I couldn’t find a direct link to the Gruber article for you. It appears you’ll have to use a library that can get at some of the journals if you want to read it.  Here’s a link to his slides for an address at a symposium that will give you some of the general flavor.  The Gruber study basically offers up ways to take the Massachusetts health reform plan of 2006 to the nation.

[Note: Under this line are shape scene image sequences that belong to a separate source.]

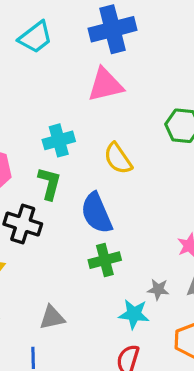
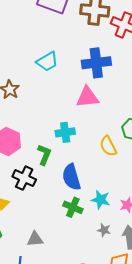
cyan cross: (59, 140) -> (65, 132), moved
yellow semicircle: (118, 158) -> (108, 146), moved
green cross: (105, 260) -> (73, 207), turned 30
cyan star: (134, 314) -> (101, 200), moved

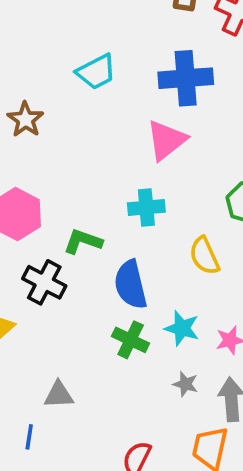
pink triangle: (87, 97) -> (166, 140), turned -35
cyan cross: (65, 132) -> (146, 207), moved
yellow semicircle: (108, 146) -> (204, 256), moved
green L-shape: (44, 155) -> (83, 241), turned -95

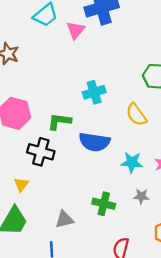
pink triangle: (166, 140) -> (76, 30), moved, size x0.7
blue semicircle: (131, 285) -> (94, 142), turned -56
green cross: (131, 340) -> (104, 204), moved

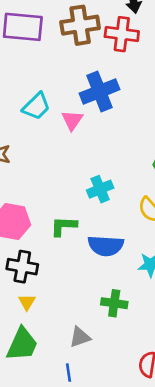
black cross: (41, 152) -> (22, 267), moved
green cross: (104, 204) -> (114, 303), moved

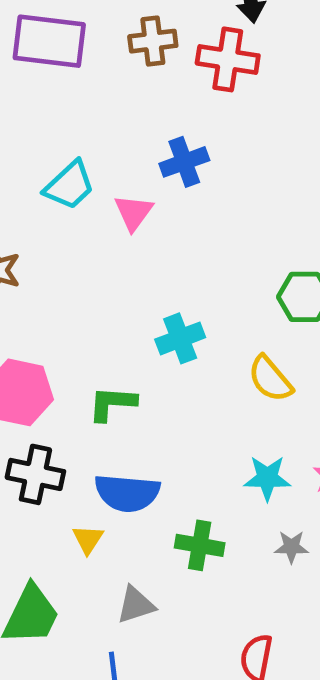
brown cross: (80, 25) -> (153, 41), size x0.7
blue cross: (99, 91) -> (184, 162), size x0.7
blue semicircle: (106, 246) -> (127, 493), moved
yellow triangle: (27, 302) -> (88, 539), moved

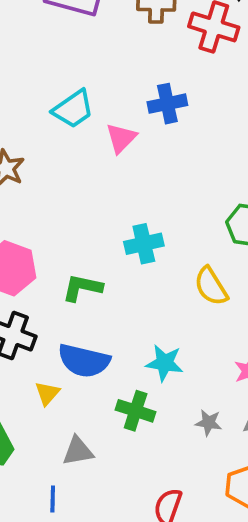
cyan star: (267, 478) -> (165, 363), moved

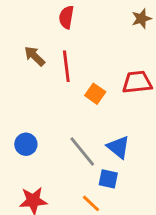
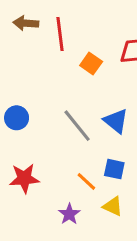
brown arrow: (35, 56) -> (26, 23), turned -40
blue square: (108, 179) -> (114, 169), moved

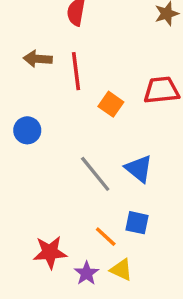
blue circle: (17, 118) -> (27, 130), moved
red star: (24, 178) -> (50, 252), moved
yellow triangle: (113, 206) -> (121, 270), moved

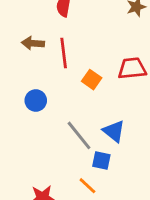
blue circle: (27, 130) -> (36, 100), moved
blue square: (137, 223) -> (101, 161), moved

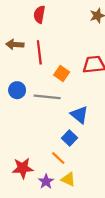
gray line: (79, 135) -> (47, 97), moved, turned -45
blue square: (101, 161) -> (69, 138), turned 32

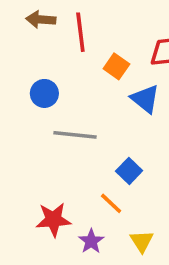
gray line: (47, 97) -> (75, 135), moved
blue triangle: (79, 115) -> (145, 99), moved
yellow triangle: (68, 179) -> (142, 241), moved, turned 32

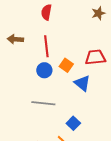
brown arrow: (41, 20) -> (15, 39), moved
blue circle: (44, 93) -> (44, 70), moved

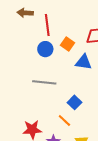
brown arrow: (15, 39) -> (25, 13), moved
blue triangle: (82, 83) -> (84, 62), turned -30

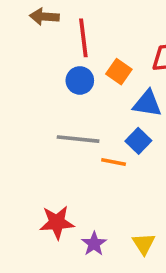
blue square: (74, 102) -> (138, 141), moved
orange line: (64, 121) -> (114, 162), moved, turned -32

I especially liked this article because it succinctly sums up what are considered the three critical issues of providing universal insurance coverage:  pooling, affordability, and mandates.

If there is any interest in the Gruber study or further discussion of these issues, I’d be glad to do a much more detailed summary of his findings.  Meanwhile,  I’m headed back to monetary policy and exchange rate policy in search of my own publications.


5 Comments on “The American Health Care System: Costly and Inefficient”

  1. Delphyne's avatar Delphyne says:

    OT – I saw this over at RD’s place:

    dakinikat, on January 7th, 2009 at 4:08 pm Said:

    angie: uno? i left them for selu this year. it’s a commute up to houma, but it’s worth it for the other things

    Houma!! I adopted my Border Collie from the Houma shelter 2+ years ago and flew her up to NJ! I had never heard of Houma before, let alone that there are indigenous people from whom the town in named. Northerners can be so ignorant at times!

  2. allimom99's avatar allimom99 says:

    Delphyne? Not delphyne49 by chance? Who I used to work with in Walnut Creek, CA? I’m still in Humboldt, still have the ornament you made, and a brilliant 91/2 year old daughter – another redhead! I’ll check back for you w/my email if it’s you!

  3. allimom99's avatar allimom99 says:

    P.S. Sorry to be OT – just glad to see my old friend.

    I used to work in the insurance/financial services business in Northern California. As long as the delivery system for health care is run by the insurance companies, we will never all have the care we need.

    As the economic conditions deteriorate and more people can no longer afford their insurance, the large insurers (like Cigna, who announced layoffs today) will begin to go belly-up just like everybody else, where will coverage come from? I’d be interested to know where Obama thinks all his plan providers will come from. Will the insurers be required to provide the full range to play (as with the Medicare supplements)?

    I’d be very interested in further discussion and info on these studies. You said they were both in the JEP? What does Gruber say about the issue of mandates? In my experience, since the insurers are for-profit concerns, they’ll never provide ANYTHING they don’t have to without a mandate.

    My econ classes are far behind me at this point, but IMHO there are a few things that universally suffer when provided by for-profit companies: education, health care, public services – you just can’t get the best of these when you have to worry about the stockholders. Happy to entertain opposing views, as ever.

    Just an aside on the physicians’ salary issue – were those figures net (after factoring in malpractice insurance). It may be that the docs elsehere end up doing just as well, as they may not have the level of business expenses to cover (or humungous loans after medical school). Thoughts?

  4. Delphyne's avatar Delphyne says:

    OMG, allimom! Yes, that’s me! I’m at the same name at comcast dot net – the last email I had for you is extinct, so please let me know how t contact you other than at Dakinikat’s site!

    Wow – so great to reconnect!

  5. ea's avatar ea says:

    With respect to physician salaries, the average is really not a good statistic to use because of the wide range of actual take home pay. Ranges are affected by specialty, region, type of practice, etc. Malpractice rates also vary by specialty and state.

    Also, don’t forget that the vast majority of physicians leave medical school with huge debt. Some work for very little pay, relatively speaking, because they are devoted to serving a particular population.